Could you restate the entries word for word, without the images?

*** TASK INPUT ***

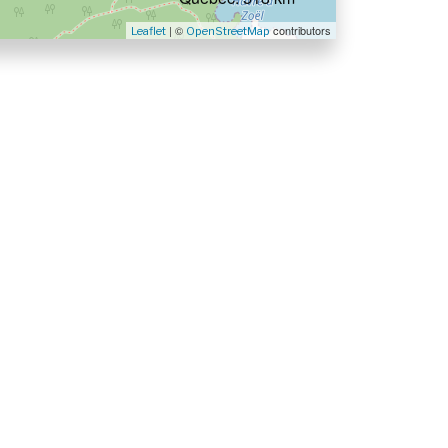
| ©
contributors
Leaflet
OpenStreetMap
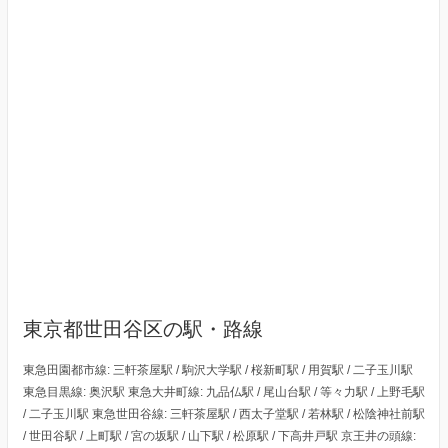
東京都世田谷区の駅・路線
東急田園都市線: 三軒茶屋駅 / 駒沢大学駅 / 桜新町駅 / 用賀駅 / 二子玉川駅
東急目黒線: 奥沢駅 東急大井町線: 九品仏駅 / 尾山台駅 / 等々力駅 / 上野毛駅
/ 二子玉川駅 東急世田谷線: 三軒茶屋駅 / 西太子堂駅 / 若林駅 / 松陰神社前駅
/ 世田谷駅 / 上町駅 / 宮の坂駅 / 山下駅 / 松原駅 / 下高井戸駅 京王井の頭線:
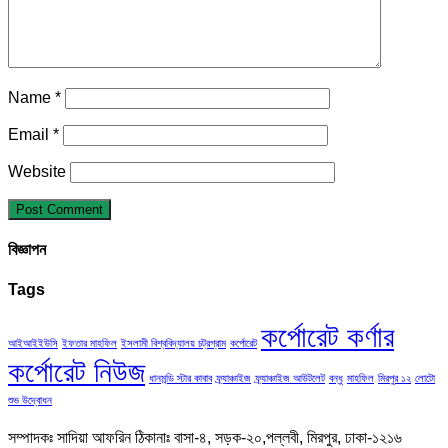
Name
*
Email
*
Website
বিজ্ঞাপন
Tags
কর্পোরেট কর্ণার
আইআইইউসি
ইফতার মাহফিল
ইসলামী বিশ্ববিদ্যালয় চট্রগ্রাম
কর্পোরেট
কর্পোরেট নিউজ
ধানমন্ডি স্টার কাবাব
ফ্র্যাঞ্চাইজ
ফ্র্যাঞ্চাইজ আউটলেট
বন্ধু
মাহফিল
মিরপুর ১২
লোটো
শুভ উদ্বোধন
সম্পাদকঃ সাদিয়া আফরিন ঠিকানাঃ বাসা-৪, সড়ক-২০,পল্লবী, মিরপুর, ঢাকা-১২১৬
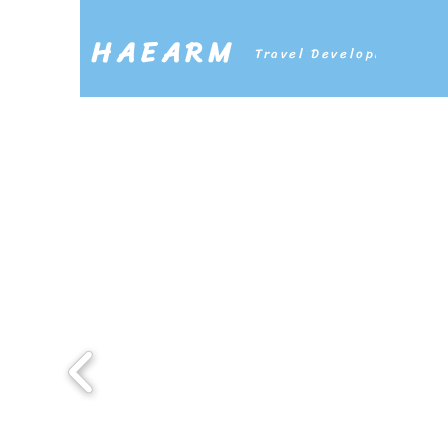
HAEARM
Travel Development Co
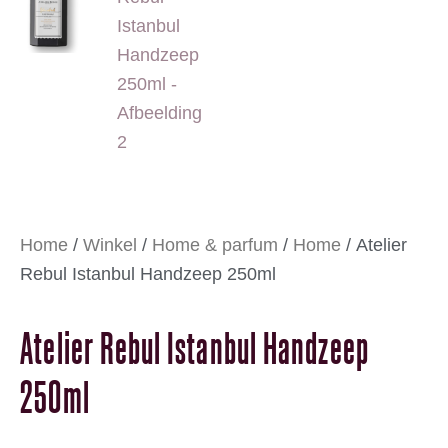
Home
/
Winkel
/
Home & parfum
/
Home
/ Atelier
Rebul Istanbul Handzeep 250ml
Atelier Rebul Istanbul Handzeep
250ml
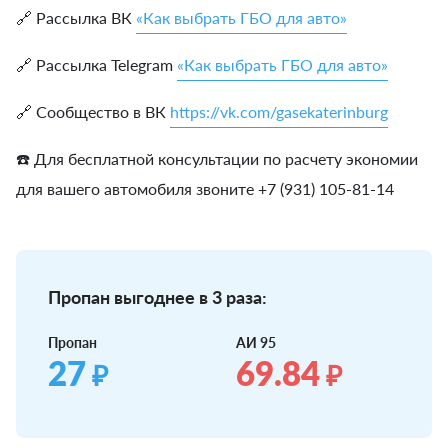
🔗 Рассылка ВК
«Как выбрать ГБО для авто»
🔗 Рассылка Telegram
«Как выбрать ГБО для авто»
🔗 Сообщество в ВК
https://vk.com/gasekaterinburg
☎️ Для бесплатной консультации по расчету экономии
для вашего автомобиля звоните +7 (931) 105-81-14
Пропан выгоднее в 3 раза:
Пропан
АИ 95
27
69.84
₽
₽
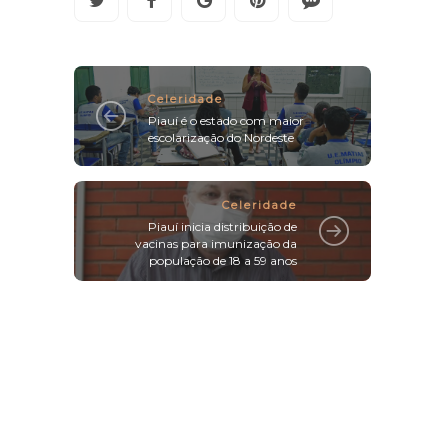
Celeridade
Piauí é o estado com maior
escolarização do Nordeste
Celeridade
Piauí inicia distribuição de
vacinas para imunização da
população de 18 a 59 anos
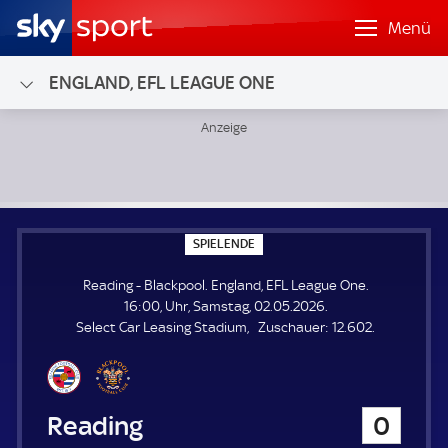
Menü
ENGLAND, EFL LEAGUE ONE
Reading - Blackpool; England, EFL League One
S
SPIELENDE
P
I
Reading - Blackpool. England, EFL League One.
E
L
16:00, Uhr, Samstag, 02.05.2026.
E
Z
Select Car Leasing Stadium
Zuschauer:
12.602.
N
D
u
E
s
c
h
Reading
0
a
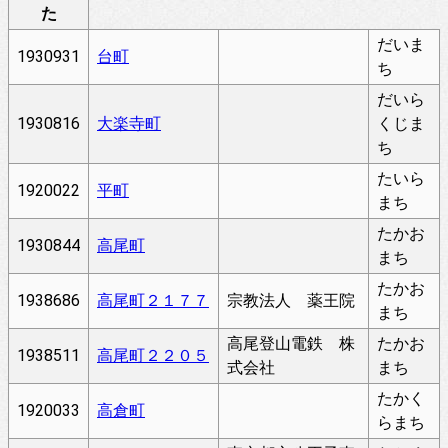
た
だいま
1930931
台町
ち
だいら
1930816
大楽寺町
くじま
ち
たいら
1920022
平町
まち
たかお
1930844
高尾町
まち
たかお
1938686
高尾町２１７７
宗教法人 薬王院
まち
高尾登山電鉄 株
たかお
1938511
高尾町２２０５
式会社
まち
たかく
1920033
高倉町
らまち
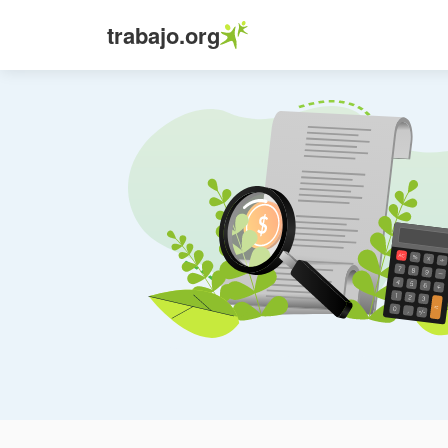
trabajo.org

*** End of TASK INPUT ***

_TASK SOLUTION:_
| ©
contributors
Leaflet
OpenStreetMap
東京都世田谷区の駅・路線
東急田園都市線: 三軒茶屋駅 / 駒沢大学駅 / 桜新町駅 / 用賀駅 / 二子玉川駅
東急目黒線: 奥沢駅 東急大井町線: 九品仏駅 / 尾山台駅 / 等々力駅 / 上野毛駅
/ 二子玉川駅 東急世田谷線: 三軒茶屋駅 / 西太子堂駅 / 若林駅 / 松陰神社前駅
/ 世田谷駅 / 上町駅 / 宮の坂駅 / 山下駅 / 松原駅 / 下高井戸駅 京王井の頭線:
Name
*
Email
*
Website
বিজ্ঞাপন
Tags
কর্পোরেট কর্ণার
আইআইইউসি
ইফতার মাহফিল
ইসলামী বিশ্ববিদ্যালয় চট্রগ্রাম
কর্পোরেট
কর্পোরেট নিউজ
ধানমন্ডি স্টার কাবাব
ফ্র্যাঞ্চাইজ
ফ্র্যাঞ্চাইজ আউটলেট
বন্ধু
মাহফিল
মিরপুর ১২
লোটো
শুভ উদ্বোধন
সম্পাদকঃ সাদিয়া আফরিন ঠিকানাঃ বাসা-৪, সড়ক-২০,পল্লবী, মিরপুর, ঢাকা-১২১৬
HAEARM
Travel Development Co
Home
/
Winkel
/
Home & parfum
/
Home
/ Atelier
Rebul Istanbul Handzeep 250ml
Atelier Rebul Istanbul Handzeep
250ml
🔗 Рассылка ВК
«Как выбрать ГБО для авто»
🔗 Рассылка Telegram
«Как выбрать ГБО для авто»
🔗 Сообщество в ВК
https://vk.com/gasekaterinburg
☎️ Для бесплатной консультации по расчету экономии
для вашего автомобиля звоните +7 (931) 105-81-14
Пропан выгоднее в 3 раза:
Пропан
АИ 95
27
69.84
₽
₽
Celeridade
Piauí é o estado com maior
escolarização do Nordeste
Celeridade
Piauí inicia distribuição de
vacinas para imunização da
população de 18 a 59 anos
Menü
ENGLAND, EFL LEAGUE ONE
Reading - Blackpool; England, EFL League One
S
SPIELENDE
P
I
Reading - Blackpool. England, EFL League One.
E
L
16:00, Uhr, Samstag, 02.05.2026.
E
Z
Select Car Leasing Stadium
Zuschauer:
12.602.
N
D
u
E
s
c
h
Reading
0
a
た
だいま
1930931
台町
ち
だいら
1930816
大楽寺町
くじま
ち
たいら
1920022
平町
まち
たかお
1930844
高尾町
まち
たかお
1938686
高尾町２１７７
宗教法人 薬王院
まち
高尾登山電鉄 株
たかお
1938511
高尾町２２０５
式会社
まち
たかく
1920033
高倉町
らまち
trabajo.org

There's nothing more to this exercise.